Look into scale (how you normalize and also potentially non-linearity, but that comes later.) This is only later if we use more differnet networks.
Also average and find some variance/stdev between the depth dimension of the experimental grids. Run experiments in parallel and overnight for speed.
- Trained resnet
1111
,1112
, ... up to resnet2222
(which is resnet 18). - For every pair, tried stitching across block-sets (there are
16
networks total, meaning that there are120
pairs, the layers are on average8
meaning that we have960
stitches, so it might take a little while... especially since we also do4
combinations per out of either rand or normal, so this is a trully monstrous experiment of3840
stitches total, each for three epochs yielding11520
total epochs, at around30
sec per epoch maximum which is around96
hours of training time if we run this constantly... It'll be better to instead have 16 or so ) - I did not save the stitches because they are fast to train and I found out that saving every stitch just from Resnet18 to Resnet34 takes up 15 gigabytes per experiment. We also don't store log files for the same reason...

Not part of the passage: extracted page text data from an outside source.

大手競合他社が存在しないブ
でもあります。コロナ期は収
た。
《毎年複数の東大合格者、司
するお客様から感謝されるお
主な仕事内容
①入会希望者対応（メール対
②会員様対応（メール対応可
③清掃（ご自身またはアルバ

- Note I'm racking up a lot of technical debt (my code is seriously ugly and super repetitive: it would be nice to simplify and clean up this nonsense once I have some results I'm happy with as a starter or once I need to)
- Might want to look at "latest layer than can stitch" instead of maximum
- Don't forget pruning
- Don't forget Cifar100
From meeting
- Look at fixed points papers
- Try lowering the width/depth of the layers
- Try without residuals
- If you plug in the dataset and compare the activates with the activations you'd get through the stitch see what happens (push it through the network)... use some similarity metric to see if they are the same (idk mean squared?): alternative is the stitch found a different way of providing a representation the other network can use even though it's not the same
- Read about salieny maps (layerwise? gradient saliency?): this stems from the idea of creating an image that somehow conveys what the network is extracting and using stitches to somehow get that'
- Pruning interesting?
Things to do
-
Most important experiment: Autoencoder from stitch
- Train resnet on dataset
- Take some prefix of the resnet
- Cache the outputs
- Cache the outputs of the layer coming after
- Train stitch to do what that resnet does? Basically do mean squared error or L1 loss.
- Interpretation: can stitch re-create dataset from the activations? Experiment to do:
-
If it's easy to reproduce what does that mean?
-
If it's hard?
-
Compare vanilla stitch with autoencoder stitch?
If we have more time do these too:
- Same thing no residuals (it's ok if the accuracy is around 80+)
- Look into VGG but probably hard since not so modular
- Try removing the layers (not just the blocks): less important
Goal: understand why what is happening is happening.